Adjoint Method versus Physics-Informed Neural Networks in PDE-Constrained Inverse Problems

arXiv:2606.12337v1 Announce Type: cross Abstract: Inverse problems governed by partial differential equations (PDEs) are central to computational mechanics and are commonly solved by adjoint-based optimization, while physics-informed neural networks (PINNs) have emerged as a flexible alternative. Their relative performance remains difficult to assess because the two approaches are often compared under different formulations, parameterizations, optimizers, and regularization choices.
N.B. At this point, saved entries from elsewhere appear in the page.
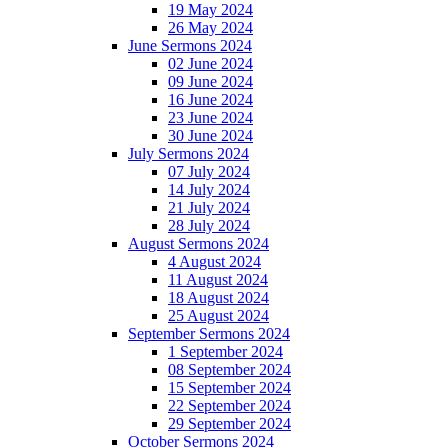
19 May 2024
26 May 2024
June Sermons 2024
02 June 2024
09 June 2024
16 June 2024
23 June 2024
30 June 2024
July Sermons 2024
07 July 2024
14 July 2024
21 July 2024
28 July 2024
August Sermons 2024
4 August 2024
11 August 2024
18 August 2024
25 August 2024
September Sermons 2024
1 September 2024
08 September 2024
15 September 2024
22 September 2024
29 September 2024
October Sermons 2024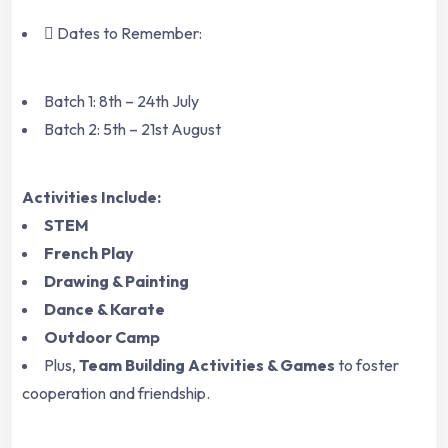
Dates to Remember:
Batch 1: 8th – 24th July
Batch 2: 5th – 21st August
Activities Include:
STEM
French Play
Drawing & Painting
Dance & Karate
Outdoor Camp
Plus,
Team Building Activities & Games
to foster
cooperation and friendship.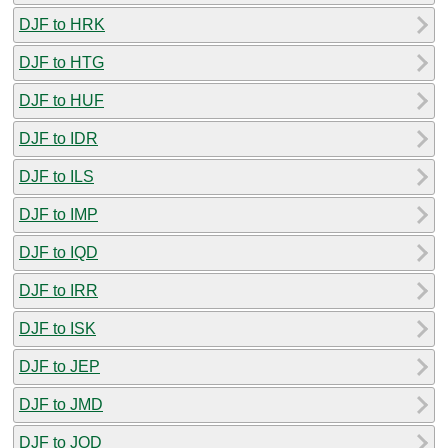
DJF to HRK
DJF to HTG
DJF to HUF
DJF to IDR
DJF to ILS
DJF to IMP
DJF to IQD
DJF to IRR
DJF to ISK
DJF to JEP
DJF to JMD
DJF to JOD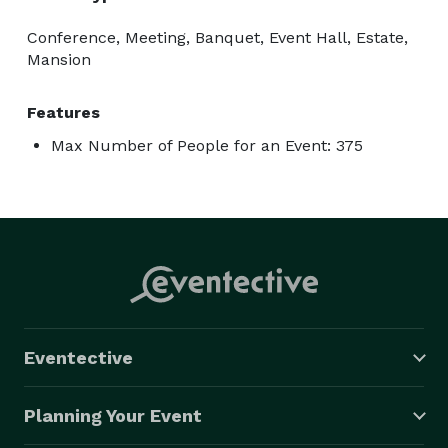
Conference, Meeting, Banquet, Event Hall, Estate,
Mansion
Features
Max Number of People for an Event: 375
Eventective
Planning Your Event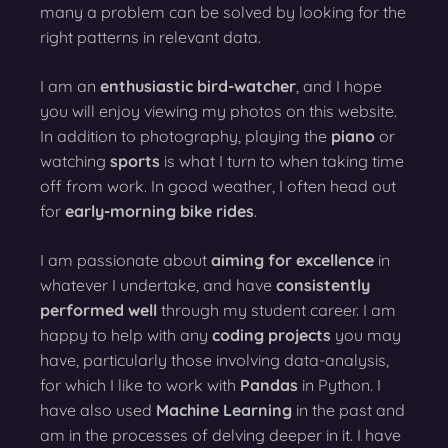
many a problem can be solved by looking for the
right patterns in relevant data.
I am an
enthusiastic bird-watcher
, and I hope
you will enjoy viewing my photos on this website.
In addition to photography, playing the
piano
or
watching
sports
is what I turn to when taking time
off from work. In good weather, I often head out
for
early-morning bike rides
.
I am passionate about
aiming for excellence
in
whatever I undertake, and have
consistently
performed well
through my student career. I am
happy to help with any
coding projects
you may
have, particularly those involving data-analysis,
for which I like to work with
Pandas
in Python. I
have also used
Machine Learning
in the past and
am in the processes of delving deeper in it. I have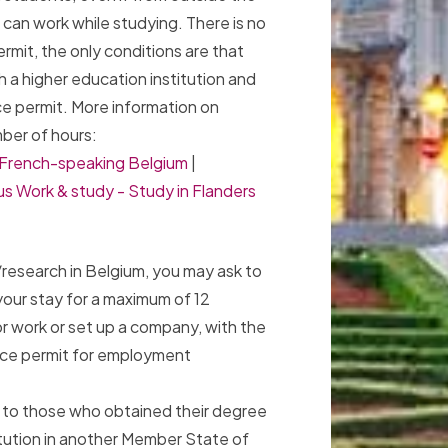
can work while studying. There is no
rmit, the only conditions are that
h a higher education institution and
ce permit. More information on
ber of hours:
n French-speaking Belgium
|
s Work & study - Study in Flanders
research in Belgium, you may ask to
our stay for a maximum of 12
or work or set up a company, with the
ence permit for employment
es to those who obtained their degree
titution in another Member State of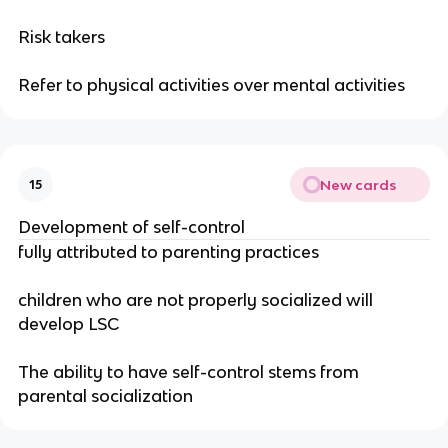
Risk takers
Refer to physical activities over mental activities
New cards
15
Development of self-control
fully attributed to parenting practices
children who are not properly socialized will
develop LSC
The ability to have self-control stems from
parental socialization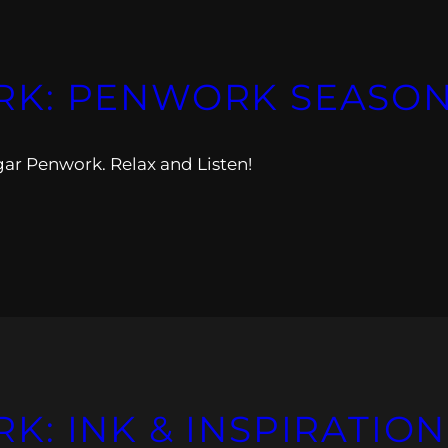
K: PENWORK SEASON 
gar Penwork. Relax and Listen!
: INK & INSPIRATION 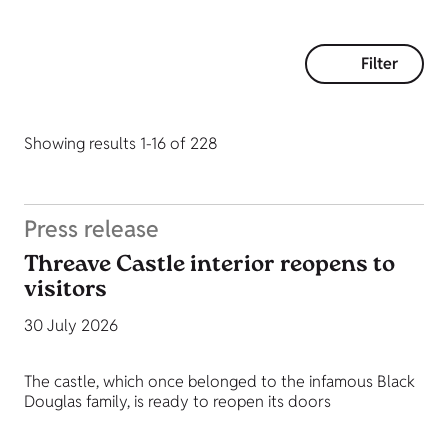
Filter
Showing results 1-16 of 228
Press release
Threave Castle interior reopens to
visitors
30 July 2026
The castle, which once belonged to the infamous Black
Douglas family, is ready to reopen its doors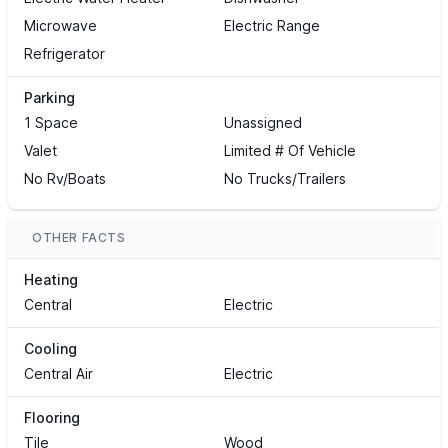
Microwave
Electric Range
Refrigerator
Parking
1 Space
Unassigned
Valet
Limited # Of Vehicle
No Rv/Boats
No Trucks/Trailers
OTHER FACTS
Heating
Central
Electric
Cooling
Central Air
Electric
Flooring
Tile
Wood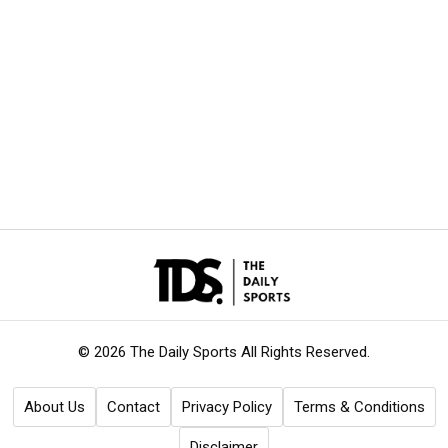
© 2026 The Daily Sports
All Rights Reserved.
About Us
Contact
Privacy Policy
Terms & Conditions
Disclaimer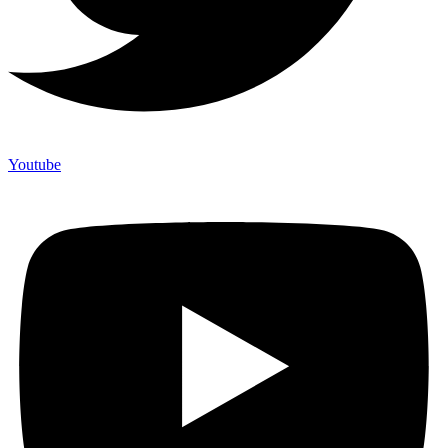
Youtube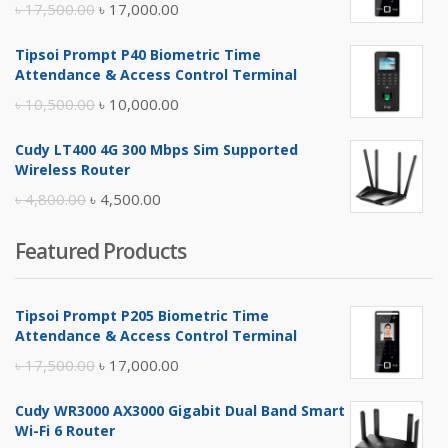
Original
Current
৳
17,500.00
৳
17,000.00
price
price
Tipsoi Prompt P40 Biometric Time
was:
is:
Attendance & Access Control Terminal
৳ 17,500.00.
৳ 17,000.00.
Original
Current
৳
10,500.00
৳
10,000.00
price
price
Cudy LT400 4G 300 Mbps Sim Supported
was:
is:
Wireless Router
৳ 10,500.00.
৳ 10,000.00.
Original
Current
৳
4,800.00
৳
4,500.00
price
price
Featured Products
was:
is:
৳ 4,800.00.
৳ 4,500.00.
Tipsoi Prompt P205 Biometric Time
Attendance & Access Control Terminal
Original
Current
৳
17,500.00
৳
17,000.00
price
price
Cudy WR3000 AX3000 Gigabit Dual Band Smart
was:
is:
Wi-Fi 6 Router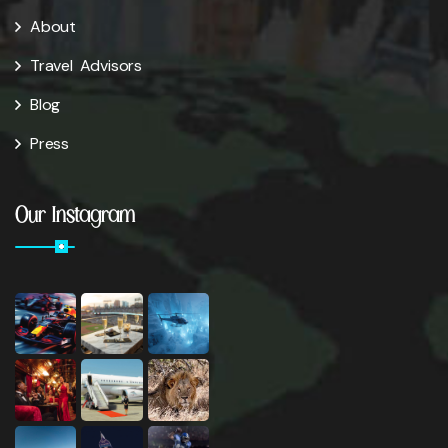
About
Travel Advisors
Blog
Press
Our Instagram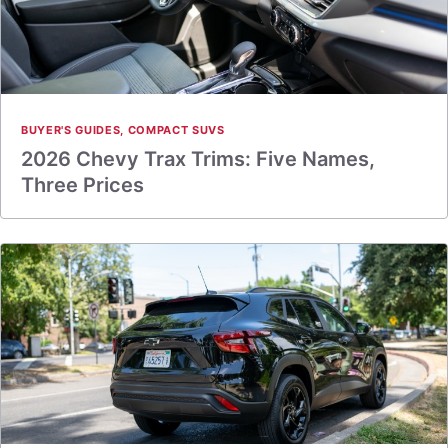
BUYER'S GUIDES
,
COMPACT SUVS
2026 Chevy Trax Trims: Five Names,
Three Prices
We present a fair comparison of adjoint optimization and PINNs for PDE-constrained inverse problems. From a common abstract formulation, we instantiate both methods on identical domains, governing equations, observation models, and regularization terms, while matching the optimizer, unknown parameterization, and arithmetic precision wherever applicable. The benchmarks include unsteady Burgers, noisy Darcy permeability inversion, three-dimensional Allen–Cahn reaction identification, and unsteady Navier–Stokes viscosity identification. The results show that the representation of the unknown largely determines the preferred method: grid-based fields favor the discrete adjoint, whereas neural representations are native to PINNs and relevant for closure and constitutive modeling. For time-dependent problems, adjoint inversion can be dominated by trajectory storage and differentiation, while PINNs provide satisfactory reconstructions at lower cost. A PINN-warm-started adjoint strategy then recovers adjoint-level accuracy at substantially reduced cost.